The full set of entries below, restated word for word and stripped of images, is the expected result.

[Items from a data source]

-- Opening Marker --

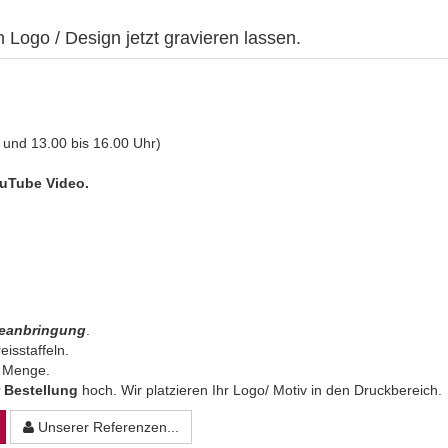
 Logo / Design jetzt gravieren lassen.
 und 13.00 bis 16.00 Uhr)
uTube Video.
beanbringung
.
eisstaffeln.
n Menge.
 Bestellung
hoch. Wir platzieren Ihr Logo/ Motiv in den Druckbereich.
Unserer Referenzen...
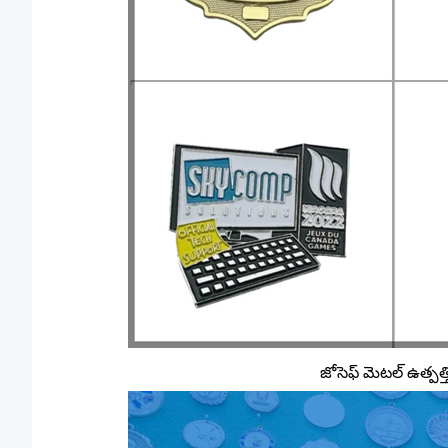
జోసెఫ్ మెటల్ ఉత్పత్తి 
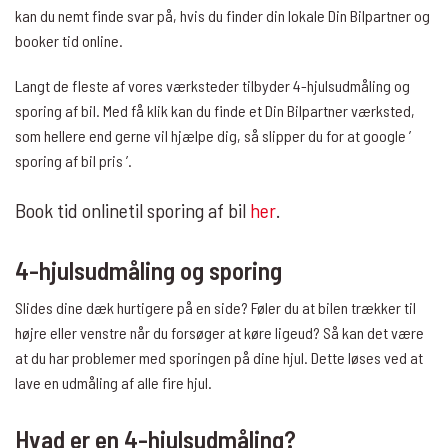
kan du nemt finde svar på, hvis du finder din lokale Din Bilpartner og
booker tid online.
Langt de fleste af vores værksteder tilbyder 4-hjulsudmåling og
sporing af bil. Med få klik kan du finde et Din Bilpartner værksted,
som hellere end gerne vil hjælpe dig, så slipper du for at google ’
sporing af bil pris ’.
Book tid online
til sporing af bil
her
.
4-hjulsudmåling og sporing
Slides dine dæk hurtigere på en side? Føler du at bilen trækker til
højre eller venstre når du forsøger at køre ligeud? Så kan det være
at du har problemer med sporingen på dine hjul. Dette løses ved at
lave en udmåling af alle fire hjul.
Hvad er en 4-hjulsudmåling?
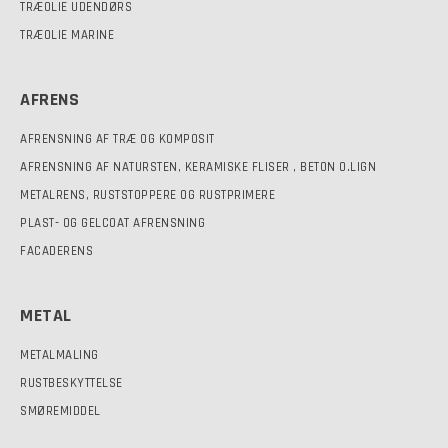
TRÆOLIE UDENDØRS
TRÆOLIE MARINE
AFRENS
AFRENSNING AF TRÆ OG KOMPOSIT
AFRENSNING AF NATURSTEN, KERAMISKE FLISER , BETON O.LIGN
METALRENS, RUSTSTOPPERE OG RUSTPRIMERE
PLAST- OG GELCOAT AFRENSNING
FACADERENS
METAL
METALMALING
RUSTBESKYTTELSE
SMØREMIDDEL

-- Closing Marker --

_ANSWER TO THIS TASK_
 Logo / Design jetzt gravieren lassen.
 und 13.00 bis 16.00 Uhr)
uTube Video.
beanbringung
.
eisstaffeln.
n Menge.
 Bestellung
hoch. Wir platzieren Ihr Logo/ Motiv in den Druckbereich.
Unserer Referenzen...
జోసెఫ్ మెటల్ ఉత్పత్తి 
kan du nemt finde svar på, hvis du finder din lokale Din Bilpartner og
booker tid online.
Langt de fleste af vores værksteder tilbyder 4-hjulsudmåling og
sporing af bil. Med få klik kan du finde et Din Bilpartner værksted,
som hellere end gerne vil hjælpe dig, så slipper du for at google ’
sporing af bil pris ’.
Book tid online
til sporing af bil
her
.
4-hjulsudmåling og sporing
Slides dine dæk hurtigere på en side? Føler du at bilen trækker til
højre eller venstre når du forsøger at køre ligeud? Så kan det være
at du har problemer med sporingen på dine hjul. Dette løses ved at
lave en udmåling af alle fire hjul.
Hvad er en 4-hjulsudmåling?
TRÆOLIE UDENDØRS
TRÆOLIE MARINE
AFRENS
AFRENSNING AF TRÆ OG KOMPOSIT
AFRENSNING AF NATURSTEN, KERAMISKE FLISER , BETON O.LIGN
METALRENS, RUSTSTOPPERE OG RUSTPRIMERE
PLAST- OG GELCOAT AFRENSNING
FACADERENS
METAL
METALMALING
RUSTBESKYTTELSE
SMØREMIDDEL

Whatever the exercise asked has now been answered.